-- Problem statement --
For this exercise, write out each entry below exactly, omitting the images.
++++
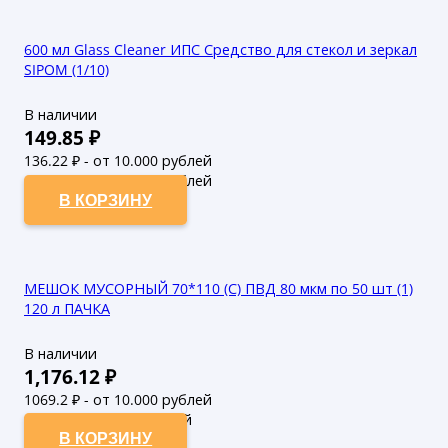
600 мл Glass Cleaner ИПС Средство для стекол и зеркал
SIPOM (1/10)
В наличии
149.85
₽
136.22
₽ - от 10.000 рублей
123.84
₽ - от 50.000 рублей
В КОРЗИНУ
МЕШОК МУСОРНЫЙ 70*110 (С) ПВД 80 мкм по 50 шт (1)
120 л ПАЧКА
В наличии
1,176.12
₽
1069.2
₽ - от 10.000 рублей
972
₽ - от 50.000 рублей
В КОРЗИНУ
++++
-- The completed task --
600 мл Glass Cleaner ИПС Средство для стекол и зеркал
SIPOM (1/10)
В наличии
149.85
₽
136.22
₽ - от 10.000 рублей
123.84
₽ - от 50.000 рублей
В КОРЗИНУ
МЕШОК МУСОРНЫЙ 70*110 (С) ПВД 80 мкм по 50 шт (1)
120 л ПАЧКА
В наличии
1,176.12
₽
1069.2
₽ - от 10.000 рублей
972
₽ - от 50.000 рублей
В КОРЗИНУ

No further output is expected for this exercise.